However, we did want to take a moment to respond to a few of your more critical observations, because they relate to issues - and occasionally misconceptions - that have been widely discussed in the context of our paper, the clarification of which may be relevant to some of the bigger points you make.
As you may know, the authors of our paper include PhDs in English Literature, Chinese Literature, Psychology, Media Arts and Sciences, Computer Science, Biology, and Mathematics, as well as at least one Master's degree in history. You rightly point out that this wide-ranging author list did not include an academic historian. You then suggest a diagnosis, writing that "historians have not established, in the eyes of many of their colleagues in the natural sciences, that they possess expert knowledge that might be valuable, or even crucial — even when a scientific project is concerned with reconstructing part of the human past."
We disagree with this diagnosis, and suspect that it emerges from a misunderstanding about how the project was actually carried out.
Part of the issue is a latent - and widespread - assumption that the absence of an academic historian on the author list means that we did not seek out and receive significant input from academic historians.
This assumption seems to turn on questions of how multiple authorship works in the sciences, and the difference between the role of an author vs. the role of someone who appears in the acknowledgments of a paper.

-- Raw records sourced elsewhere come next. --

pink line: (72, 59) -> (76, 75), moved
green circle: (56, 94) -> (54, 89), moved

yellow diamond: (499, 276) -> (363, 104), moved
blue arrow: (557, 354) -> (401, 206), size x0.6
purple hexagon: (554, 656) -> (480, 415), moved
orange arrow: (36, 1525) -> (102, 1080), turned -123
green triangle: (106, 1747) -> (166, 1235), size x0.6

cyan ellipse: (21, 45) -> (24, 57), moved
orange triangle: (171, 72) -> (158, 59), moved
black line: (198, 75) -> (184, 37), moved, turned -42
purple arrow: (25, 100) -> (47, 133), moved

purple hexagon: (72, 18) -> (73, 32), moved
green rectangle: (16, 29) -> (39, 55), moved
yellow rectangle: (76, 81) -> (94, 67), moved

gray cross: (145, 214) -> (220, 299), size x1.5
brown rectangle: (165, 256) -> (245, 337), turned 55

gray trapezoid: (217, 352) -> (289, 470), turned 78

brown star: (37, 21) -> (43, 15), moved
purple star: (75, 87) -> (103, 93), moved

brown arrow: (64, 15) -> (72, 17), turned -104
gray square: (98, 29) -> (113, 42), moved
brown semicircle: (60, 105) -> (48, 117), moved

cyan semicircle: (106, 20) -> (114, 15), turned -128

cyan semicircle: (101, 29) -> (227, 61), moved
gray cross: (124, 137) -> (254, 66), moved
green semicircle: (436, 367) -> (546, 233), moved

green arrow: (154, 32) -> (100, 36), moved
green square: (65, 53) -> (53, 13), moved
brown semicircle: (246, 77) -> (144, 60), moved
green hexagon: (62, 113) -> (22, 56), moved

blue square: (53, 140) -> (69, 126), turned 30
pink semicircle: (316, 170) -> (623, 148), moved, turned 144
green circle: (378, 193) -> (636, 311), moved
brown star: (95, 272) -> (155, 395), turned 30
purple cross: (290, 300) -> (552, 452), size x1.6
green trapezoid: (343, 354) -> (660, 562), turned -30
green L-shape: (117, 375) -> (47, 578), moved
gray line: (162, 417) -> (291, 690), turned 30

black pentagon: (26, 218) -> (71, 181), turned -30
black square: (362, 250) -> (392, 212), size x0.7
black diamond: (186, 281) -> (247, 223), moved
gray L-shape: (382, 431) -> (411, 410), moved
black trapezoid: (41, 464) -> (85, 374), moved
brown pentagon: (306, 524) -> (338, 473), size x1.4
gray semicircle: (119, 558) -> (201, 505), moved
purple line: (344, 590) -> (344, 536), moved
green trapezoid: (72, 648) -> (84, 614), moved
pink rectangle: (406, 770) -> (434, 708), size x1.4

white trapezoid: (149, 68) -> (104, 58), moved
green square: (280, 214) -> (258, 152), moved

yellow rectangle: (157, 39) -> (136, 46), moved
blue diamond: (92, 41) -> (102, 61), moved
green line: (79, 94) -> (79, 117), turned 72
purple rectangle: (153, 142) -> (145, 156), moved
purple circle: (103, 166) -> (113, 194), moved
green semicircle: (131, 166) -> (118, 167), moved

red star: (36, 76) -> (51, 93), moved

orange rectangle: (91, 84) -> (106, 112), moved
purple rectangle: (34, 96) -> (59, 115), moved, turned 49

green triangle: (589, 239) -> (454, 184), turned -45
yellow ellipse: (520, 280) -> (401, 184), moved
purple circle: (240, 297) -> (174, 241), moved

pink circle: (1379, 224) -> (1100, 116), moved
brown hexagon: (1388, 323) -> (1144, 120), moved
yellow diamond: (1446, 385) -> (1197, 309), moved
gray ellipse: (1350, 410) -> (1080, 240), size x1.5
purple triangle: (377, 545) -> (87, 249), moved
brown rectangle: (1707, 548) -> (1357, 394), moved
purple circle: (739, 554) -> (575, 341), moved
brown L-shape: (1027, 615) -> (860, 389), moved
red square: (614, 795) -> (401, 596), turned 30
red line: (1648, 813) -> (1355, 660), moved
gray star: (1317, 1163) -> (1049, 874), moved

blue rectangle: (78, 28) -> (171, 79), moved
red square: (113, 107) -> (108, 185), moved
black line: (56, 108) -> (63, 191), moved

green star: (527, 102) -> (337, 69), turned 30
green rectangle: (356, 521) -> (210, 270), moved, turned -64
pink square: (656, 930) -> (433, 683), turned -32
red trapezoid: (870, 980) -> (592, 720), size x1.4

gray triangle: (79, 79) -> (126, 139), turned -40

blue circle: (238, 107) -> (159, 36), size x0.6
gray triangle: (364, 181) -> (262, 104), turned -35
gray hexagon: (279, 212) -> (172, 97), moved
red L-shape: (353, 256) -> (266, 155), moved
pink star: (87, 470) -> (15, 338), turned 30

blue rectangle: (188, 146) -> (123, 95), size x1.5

Part of what makes multiply-authored papers work - without trivializing the role of individual authors - is that the bar for authorship is-and-ought-to-be set quite high. Each author needs to make specific contributions to specific parts of the data collection or analysis. I (Erez) have a close scientific mentor (Michael Brenner, the chair of my PhD thesis committee) who has given me invaluable feedback and advice time and time again for over 7 years, completely changing the course of specific projects and even of my work as a whole. And yet he has never been my co-author: when I ask him to be a co-author on the resulting papers, he always says no, and reminds me that each co-author needs to make specific contributions and that he doesn't feel that his own are specific enough to meet that bar. This is an example of great scientific integrity, but it highlights the fact that there's a difference between the guides who make great science possible, and the people who do the work. The former are usually recognized in the acknowledgments of a paper, not on its author list. This is where I have often acknowledged Michael.
Every author on our recent paper directly contributed to either the creation of the corpus, or to the design and execution of the specific analyses we performed. No academic historians met this bar.
But it does not follow that we lacked input from historians. In fact, we sought and received extensive input from historians; the value of their "expert knowledge" was apparent to us from the get-go.
For instance, your column suggests three Harvard historians who would have been natural to contact: Michael McCormick and the MacArthur winners Robert Darnton and Ann Blair. What you may not realize is that two of the three - Michael and Bob - were both involved-with and supporters-of our work from quite early on, providing us with regular guidance and feedback throughout the lifetime of the project.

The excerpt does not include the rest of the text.